Non convolutional networks

The advantages, problems and limitations of convolutional neural networks (CNN) are currently quite well studied. About 5 years have passed since their recognition by the community of engineers, and the first impression “now we will solve all the problems”, I want to believe, has already passed. So, it's time to look for ideas that will make the next step in the field of AI. Hinton, for example, suggested CapsuleNet .
Together with Alexey Redozubov, relying on his ideas about the structure of the brain, we also decided to retreat from the mainstream. And now I have something to show: architecture (goes with the title picture to attract attention) and the source code for Tensorflow for MNIST.

More formally, the result is described in an article on arxiv .

What for?

Always and in everything we deal with ambiguity. The further information leaves the senses, the more options for its interpretation becomes. It seems, sight does not bring us. But no, there are a number of illusions that demonstrate that this is not so: the illusion of a concave mask (you need to try very hard to realize its concave depth), the famous white-blue-brown dress. Hearing is the same story that amazes even more than visual illusions: I want to congratulate you on this . And when the question of perception of information concerns abstract concepts, it is impossible not to recall the endless debate about politics.
')
This principle of changing the meaning of the observable depending on the context is universal, implemented in one way or another for any information we are dealing with. And, at the same time, it is poorly or not explicitly reflected in most approaches to machine learning. Often, the formulation of machine learning tasks eliminates the very possibility of various interpretations. Although, if you look at the idea of convolutional networks from a different angle, it turns out that the statement of the problem for one convolutional layer is formulated as follows: you must select K features with the size of MxM, regardless of what position (spatial context) they are in. If at the same time it is assumed that the transfer operation on X, Y is not programmed in advance, then the task becomes very nontrivial. Similarly with recurrent networks: it is necessary to distinguish sequences in time, regardless of at what point in time T (context of time) it appeared.

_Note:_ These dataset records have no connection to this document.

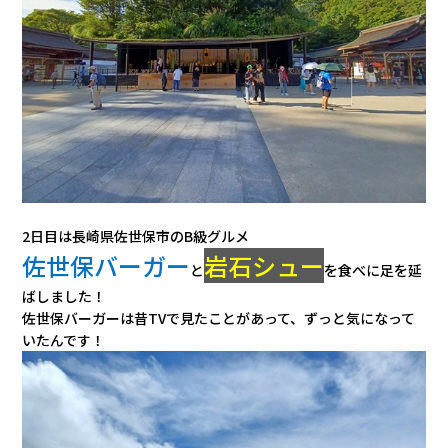
2日目は長崎県佐世保市のB級グルメ
佐世保バーガー
岩石シュー
と
を食べに足を延
ばしました！
佐世保バーガーは昔TVで見たことがあって、ずっと気になって
いたんです！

In addition, after learning, we can use ideas about how data changes due to a change in context. Show a person a new car model from 4 sides, he will easily recognize it later in perspective from a random angle. A child will see a cartoon where a certain social model of interaction is demonstrated by beasts, it is not difficult for him to recognize the same situation in his relationship with people. This is such a powerful and universal principle that I personally wonder why it receives so little attention.

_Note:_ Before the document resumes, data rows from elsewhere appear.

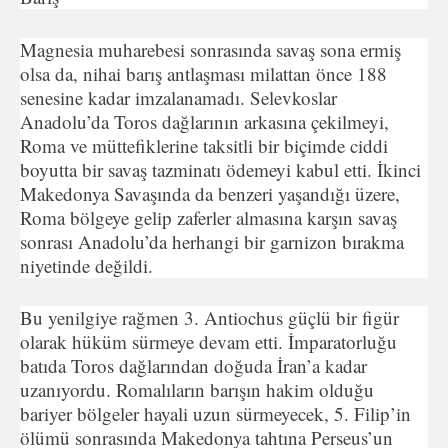
Magnesia muharebesi sonrasında savaş sona ermiş
olsa da, nihai barış antlaşması milattan önce 188
senesine kadar imzalanamadı. Selevkoslar
Anadolu’da Toros dağlarının arkasına çekilmeyi,
Roma ve müttefiklerine taksitli bir biçimde ciddi
boyutta bir savaş tazminatı ödemeyi kabul etti. İkinci
Makedonya Savaşında da benzeri yaşandığı üzere,
Roma bölgeye gelip zaferler almasına karşın savaş
sonrası Anadolu’da herhangi bir garnizon bırakma
niyetinde değildi.
Bu yenilgiye rağmen 3. Antiochus güçlü bir figür
olarak hüküm sürmeye devam etti. İmparatorluğu
batıda Toros dağlarından doğuda İran’a kadar
uzanıyordu. Romalıların barışın hakim olduğu
bariyer bölgeler hayali uzun sürmeyecek, 5. Filip’in
ölümü sonrasında Makedonya tahtına Perseus’un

I am convinced that Strong Artificial Intelligence will differ precisely in the ability to present any information at any level of processing in various contexts, choose the most appropriate context of the observed situation and experience gained as a result of training.

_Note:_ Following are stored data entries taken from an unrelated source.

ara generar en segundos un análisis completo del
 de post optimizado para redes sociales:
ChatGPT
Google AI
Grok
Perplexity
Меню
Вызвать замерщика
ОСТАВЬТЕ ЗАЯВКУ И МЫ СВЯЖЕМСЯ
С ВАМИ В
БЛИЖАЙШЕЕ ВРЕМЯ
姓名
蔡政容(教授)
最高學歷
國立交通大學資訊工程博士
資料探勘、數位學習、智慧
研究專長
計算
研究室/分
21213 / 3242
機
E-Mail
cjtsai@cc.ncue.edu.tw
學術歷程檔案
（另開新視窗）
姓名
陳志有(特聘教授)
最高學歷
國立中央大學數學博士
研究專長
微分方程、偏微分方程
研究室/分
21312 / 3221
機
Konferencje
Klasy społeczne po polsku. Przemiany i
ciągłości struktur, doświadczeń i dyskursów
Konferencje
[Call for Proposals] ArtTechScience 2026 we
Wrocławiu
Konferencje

The inspiration for the convolutional networks (or rather the neocognitron) was the research of Hubel and Wiesel, who at one time conducted very effective studies of the visual cortex V1 and the function of minicolumns in it, for which they were awarded the Nobel Prize. But the results of their experiments can be interpreted differently. Read more here .
Hinton's capsule nets are also a way of rethinking the function of minicolumns.

Suppose the minicolumn function

The cerebral cortex is structurally composed of zones with different functions, but at the same time, regardless of the zone, minicolumns are structurally distinguished - columns of neurons, the vertical connections between which are denser than the horizontal ones.

We assume that the minicarrier presents the input information in its own context. Then, in each minicolumn, known patterns are recognized, its activity is proportional to the degree of reliability of recognition. Neighboring minicolumns represent similar transformations, due to this we can choose local maxima of activity on the cortex, which will correspond to the best contexts in which the input information is treated. The output of the cortical area will be the list: (recognized patterns, context).

Model for MNIST

Only one level of information analysis was modeled (one zone), several zones will be the next stage.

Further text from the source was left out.